By ANDREW BROWN, October 22, 2016
In China, trade helped to lift hundreds of millions out of poverty. In the U.S., it is one factor that has contributed to widening wealth disparities and four decades of stagnant wages for the middle classes. Technology is another reason. While both are disruptive, argues Edward Alden, a senior fellow at the Council on Foreign Relations in his forthcoming book “Failure to Adjust,” there is a crucial difference: “Those who lose their jobs to computers are likely to find new ones, while those who lose their jobs to imports are much less likely to do so.”
The real problem is not globalization, argues Mr. Alden, but the “irresponsible” political response by the U.S. government to those whose lives it upends. “Washington has left most Americans to fend for themselves,” he writes.

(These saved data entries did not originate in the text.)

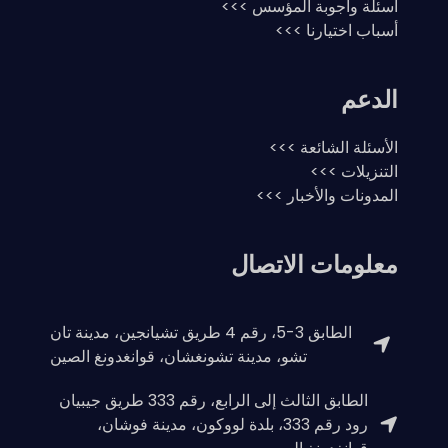
أسئلة وأجوبة المؤسس >>>
أسباب اختيارنا >>>
الدعم
الأسئلة الشائعة >>>
التنزيلات >>>
المدونات والأخبار >>>
معلومات الاتصال
الطابق 3-5، رقم 4 طريق تشيانجين، مدينة تان
تشو، مدينة تشونغشان، قوانغدونغ الصين
الطابق الثالث إلى الرابع، رقم 333 طريق جيبيان
رود رقم 333، بلدة لووكون، مدينة فوشان،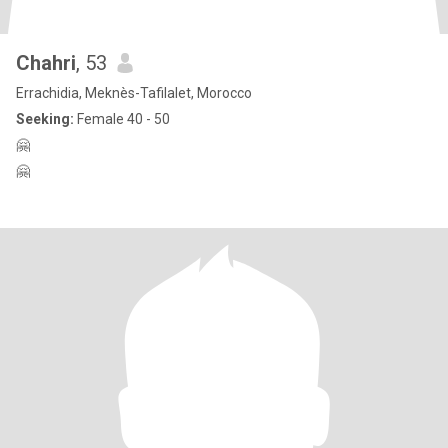
Chahri
, 53
Errachidia, Meknès-Tafilalet, Morocco
Seeking:
Female 40 - 50
🤗
🤗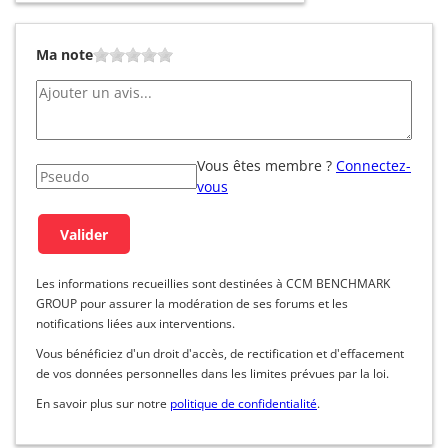
Ma note
Vous êtes membre ?
Connectez-
vous
Les informations recueillies sont destinées à CCM BENCHMARK
GROUP pour assurer la modération de ses forums et les
notifications liées aux interventions.
Vous bénéficiez d'un droit d'accès, de rectification et d'effacement
de vos données personnelles dans les limites prévues par la loi.
En savoir plus sur notre
politique de confidentialité
.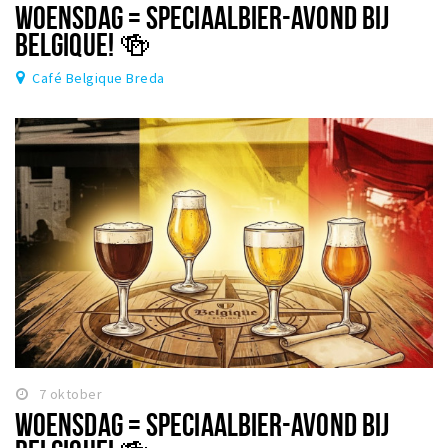
WOENSDAG = SPECIAALBIER-AVOND BIJ
BELGIQUE! 🍻
Café Belgique Breda
7 oktober
WOENSDAG = SPECIAALBIER-AVOND BIJ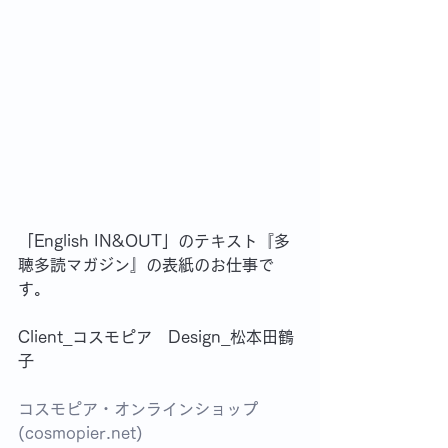
「English IN&OUT」のテキスト『多
聴多読マガジン』の表紙のお仕事で
す。
Client_コスモピア　Design_松本田鶴
子
コスモピア・オンラインショップ 
(
cosmopier.net
)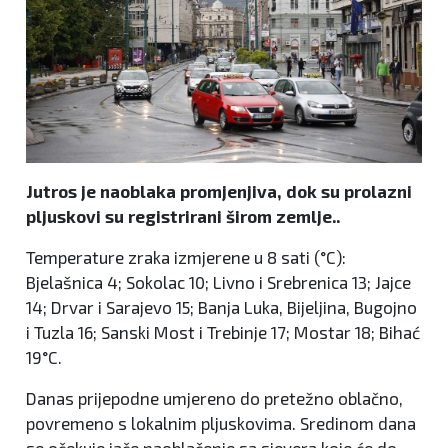
Jutros je naoblaka promjenjiva, dok su prolazni
pljuskovi su registrirani širom zemlje..
Temperature zraka izmjerene u 8 sati (°C):
Bjelašnica 4; Sokolac 10; Livno i Srebrenica 13; Jajce
14; Drvar i Sarajevo 15; Banja Luka, Bijeljina, Bugojno
i Tuzla 16; Sanski Most i Trebinje 17; Mostar 18; Bihać
19°C.
Danas prijepodne umjereno do pretežno oblačno,
povremeno s lokalnim pljuskovima. Sredinom dana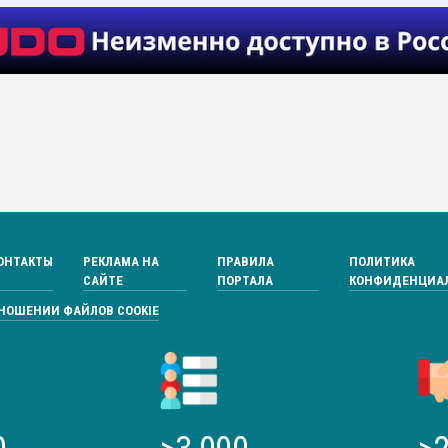
ОНТАКТЫ
РЕКЛАМА НА
ПРАВИЛА
ПОЛИТИКА
САЙТЕ
ПОРТАЛА
КОНФИДЕНЦИА
ТНОШЕНИИ ФАЙЛОВ COOKIE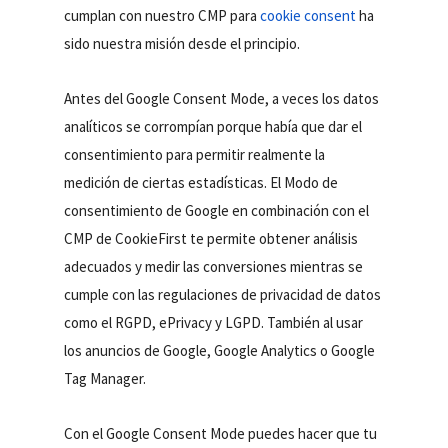
cumplan con nuestro CMP para
cookie consent
ha
sido nuestra misión desde el principio.
Antes del Google Consent Mode, a veces los datos
analíticos se corrompían porque había que dar el
consentimiento para permitir realmente la
medición de ciertas estadísticas. El Modo de
consentimiento de Google en combinación con el
CMP de CookieFirst te permite obtener análisis
adecuados y medir las conversiones mientras se
cumple con las regulaciones de privacidad de datos
como el RGPD, ePrivacy y LGPD. También al usar
los anuncios de Google, Google Analytics o Google
Tag Manager.
Con el Google Consent Mode puedes hacer que tu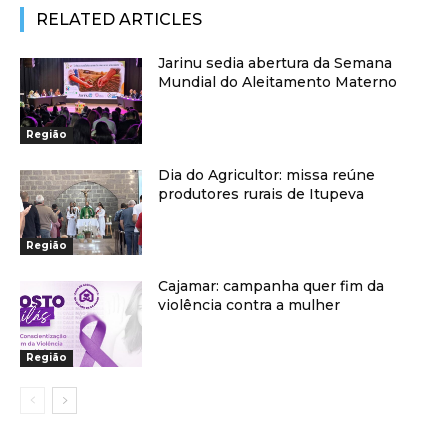
RELATED ARTICLES
Jarinu sedia abertura da Semana
Mundial do Aleitamento Materno
Região
Dia do Agricultor: missa reúne
produtores rurais de Itupeva
Região
Cajamar: campanha quer fim da
violência contra a mulher
Região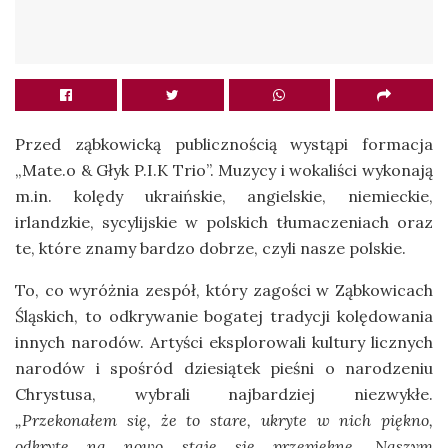
Przed ząbkowicką publicznością wystąpi formacja
„Mate.o & Głyk P.I.K Trio”. Muzycy i wokaliści wykonają
m.in. kolędy ukraińskie, angielskie, niemieckie,
irlandzkie, sycylijskie w polskich tłumaczeniach oraz
te, które znamy bardzo dobrze, czyli nasze polskie.
To, co wyróżnia zespół, który zagości w Ząbkowicach
Śląskich, to odkrywanie bogatej tradycji kolędowania
innych narodów. Artyści eksplorowali kultury licznych
narodów i spośród dziesiątek pieśni o narodzeniu
Chrystusa, wybrali najbardziej niezwykłe.
„Przekonałem się, że to stare, ukryte w nich piękno,
odkryte na nowo staje się przepiękne. Naszym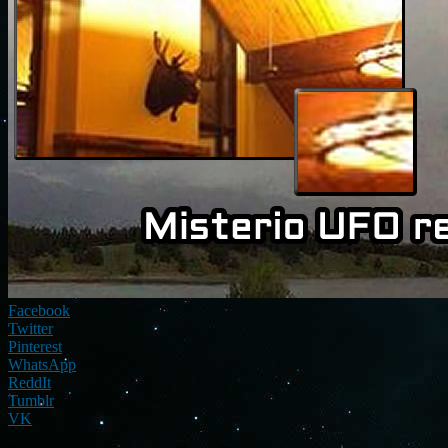
Facebook
Twitter
Pinterest
WhatsApp
ReddIt
Tumblr
VK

Mr. Trump’s trade proposals, if enacted, would almost certainly spark a trade war, cutting deeply into the profits of U.S. companies that do well in China, such as Boeing, General Motors, Apple and General Electric. Trade with China supports high-paid jobs in the U.S. for software engineers, marketers, advertisers, retailers, shippers and insurers. If a trade war precipitated a pullout of Chinese capital from American bond markets, it could raise interest rates and throw the economy into recession.
Trade friction, too, would likely harden the Chinese.

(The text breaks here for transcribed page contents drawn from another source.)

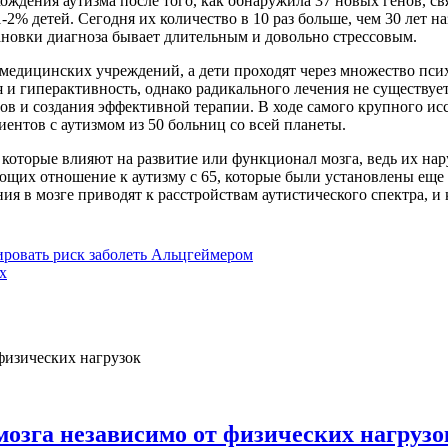
ождения аутизма после того, как обнаружила 37 новых генов, с
-2% детей. Сегодня их количество в 10 раз больше, чем 30 лет н
тановки диагноза бывает длительным и довольно стрессовым.
медицинских учреждений, а дети проходят через множество псих
 и гиперактивность, однако радикального лечения не существует.
в и создания эффективной терапии. В ходе самого крупного ис
иентов с аутизмом из 50 больниц со всей планеты.
которые влияют на развитие или функционал мозга, ведь их нар
щих отношение к аутизму с 65, которые были установлены еще в
ия в мозге приводят к расстройствам аутистического спектра, и
ровать риск заболеть Альцгеймером
х
мозга независимо от физических нагрузо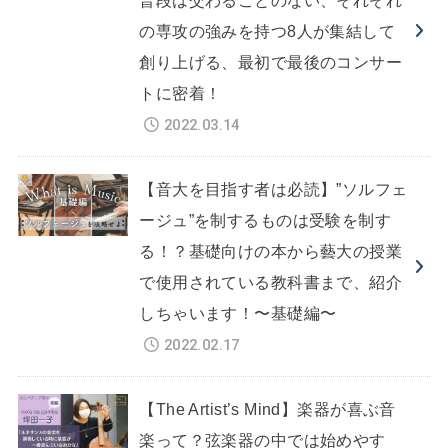
の専攻の強みを持つ8人が集結して
創り上げる、最初で最後のコンサー
トに密着！
2022.03.14
【音大を目指す者は必読】”ソルフェ
ージュ”を制するものは受験を制す
る！？基礎向けの本から藝大の授業
で使用されている教科書まで、紹介
しちゃいます！〜基礎編〜
2022.02.17
【The Artist’s Mind】楽器が喜ぶ音
楽って？弦楽器の中では始めやす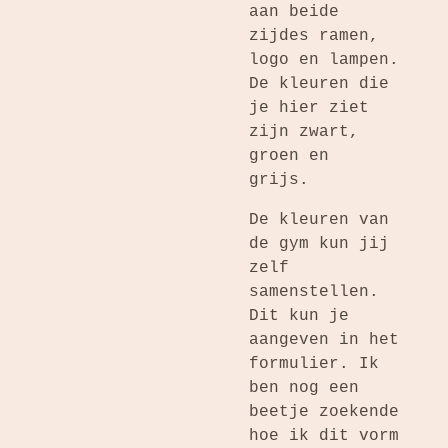
aan beide
zijdes ramen,
logo en lampen.
De kleuren die
je hier ziet
zijn zwart,
groen en
grijs.
De kleuren van
de gym kun jij
zelf
samenstellen.
Dit kun je
aangeven in het
formulier. Ik
ben nog een
beetje zoekende
hoe ik dit vorm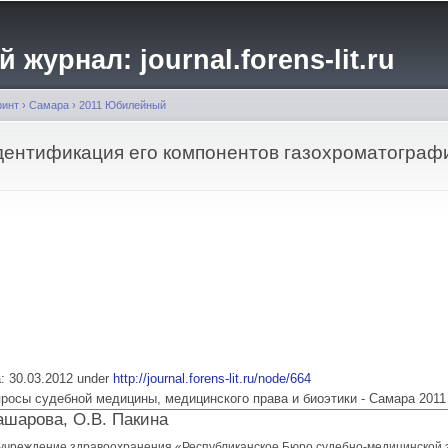
Перейти к
основному
журнал: journal.forens-lit.ru
содержанию
ринт
›
Самара
›
2011 Юбилейный
дентификация его компонентов газохроматограф
ia: 30.03.2012 under
http://journal.forens-lit.ru/node/664
 Вопросы судебной медицины, медицинского права и биоэтики - Самара 2011
Башарова, О.В. Пакина
учреждение здравоохранения «Республиканское Бюро судебно-медицинской 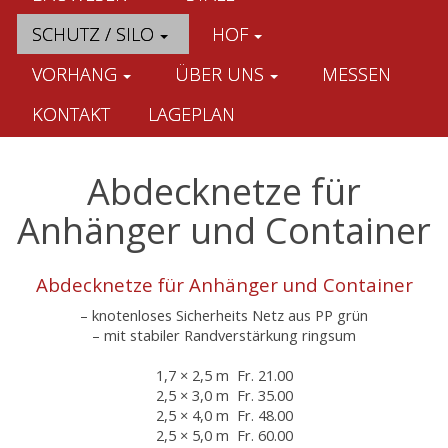
SCHUTZ / SILO
HOF
VORHANG
ÜBER UNS
MESSEN
KONTAKT
LAGEPLAN
Abdecknetze für
Anhänger und Container
Abdecknetze für Anhänger und Container
– knotenloses Sicherheits Netz aus PP grün
– mit stabiler Randverstärkung ringsum
1,7 × 2,5 m Fr. 21.00
2,5 × 3,0 m Fr. 35.00
2,5 × 4,0 m Fr. 48.00
2,5 × 5,0 m Fr. 60.00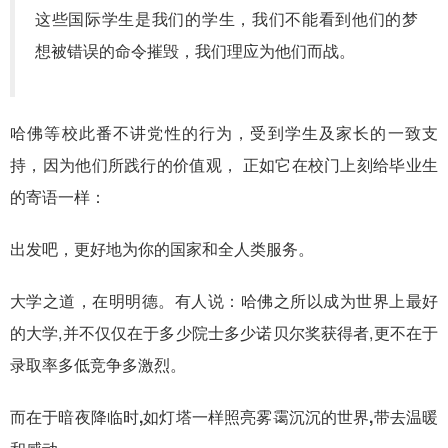
这些国际学生是我们的学生，我们不能看到他们的梦
想被错误的命令摧毁，我们理应为他们而战。
哈佛等校此番不讲党性的行为，受到学生及家长的一致支
持，因为他们所践行的价值观，
正如它在校门上刻给毕业生
的寄语一样：
出发吧，更好地为你的国家和全人类服务。
大学之道，在明明德。有人说：哈佛之所以成为世界上最好
的大学,并不仅仅在于多少院士多少诺贝尔奖获得者,更不在于
录取率多低竞争多激烈。
而在于暗夜降临时,如灯塔一样照亮雾霭沉沉的世界,带去温暖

Beijing is more jealously guarding its domestic markets, and a sharp turn toward authoritarianism under Mr. Xi is reinforcing the trend. New national security laws are driving out U.S. tech companies. Anti-Americanism is on the rise. A video recently released by the Supreme People’s Procuratorate warned of the “dark shadow of the Stars and Stripes.”

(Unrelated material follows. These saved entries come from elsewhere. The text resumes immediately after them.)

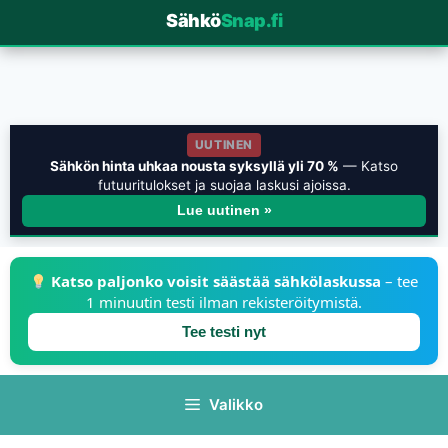
Sähkö
Snap.fi
UUTINEN
Sähkön hinta uhkaa nousta syksyllä yli 70 %
— Katso
futuuritulokset ja suojaa laskusi ajoissa.
Lue uutinen »
Katso paljonko voisit säästää sähkölaskussa
– tee
1 minuutin testi ilman rekisteröitymistä.
Tee testi nyt
Valikko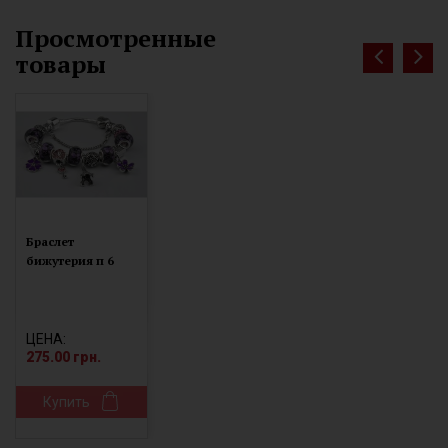
Просмотренные
товары
Браслет
бижутерия п 6
ЦЕНА:
275.00 грн.
Купить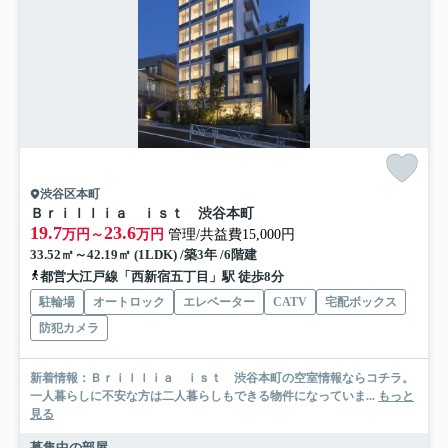
渋谷区本町
Ｂｒｉｌｌｉａ ｉｓｔ 渋谷本町
19.7
23.6
万円～
万円
管理/共益費15,000円
33.52㎡～42.19㎡ (1LDK) /築3年 /6階建
都営大江戸線「西新宿五丁目」駅 徒歩8分
駐輪場
オートロック
エレベーター
CATV
宅配ボックス
防犯カメラ
新着情報：Ｂｒｉｌｌｉａ ｉｓｔ 渋谷本町の空室情報ならコチラ。
一人暮らしに不安な方は二人暮らしもできる物件になっていま...
もっと
見る
募集中の部屋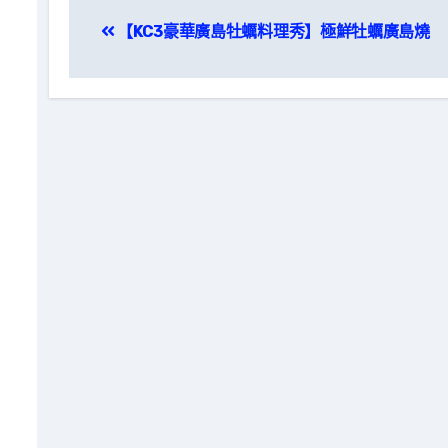
文
【KC3豪華廣島牡蠣料理秀】極鮮牡蠣廣島燒
章
導
覽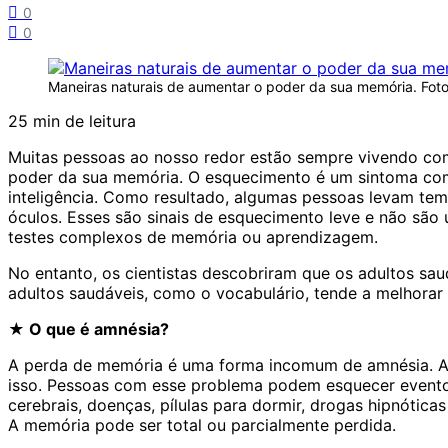
0
0
Maneiras naturais de aumentar o poder da sua memória. Foto
25
min de leitura
Muitas pessoas ao nosso redor estão sempre vivendo com
poder da sua memória. O esquecimento é um sintoma c
inteligência. Como resultado, algumas pessoas levam t
óculos. Esses são sinais de esquecimento leve e não sã
testes complexos de memória ou aprendizagem.
No entanto, os cientistas descobriram que os adultos sa
adultos saudáveis, como o vocabulário, tende a melhorar
★ O que é amnésia?
A perda de memória é uma forma incomum de amnésia. A
isso. Pessoas com esse problema podem esquecer evento
cerebrais, doenças, pílulas para dormir, drogas hipnóticas
A memória pode ser total ou parcialmente perdida.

Moreover, wealth disparities in China have grown even more pronounced than in the U.S. Mr. Xi faces an influential Maoist fringe convinced that Deng’s entire economic “reform and opening” experiment betrayed the workers in whose name the Communist Party rules.
For both countries, the painful costs of globalization are stubborn realities, and history suggests no easy escape. Even now, after decades of fighting decline, Lowell is still not fully back. Cambodian and other immigrant communities have brought new life, but the old Boott Mills, where New England farm girls once toiled, is now a cultural heritage site for drawing tourists, and another old industrial landmark serves as a business incubator.
Massachusetts Museum of Contemporary Arts today in a converted textile mill
Lowell’s city fathers, says Mr. Forrant, the history professor, like to tell an optimistic story of “rainbows and unicorns.” But there is another, darker narrative—of aging factory workers cast aside. They are out of place in a renovated downtown colonized by artists, movie producers and tech entrepreneurs.
Dongguan’s prospects are just as ambiguous. Gong Jiayong, vice president of the local branch of the China Center of Information Industry Development, ticks off a list of priorities to turn around Dongguan’s fortunes that would be familiar to city authorities anywhere in the U.S.: build brands, deploy robots, boost spending on industrial research and development. “We’re moving from copying to inventing,” he says.
In a way that neither city might acknowledge, each has a stake in the success of the other. Over the years, expanding trade and investment between the U.S. and China provided the ballast for the world’s most consequential relationship. We know where the alternatives can lead. In the 1930s, America turned inward and threw up barriers to trade. Global conflict rapidly followed.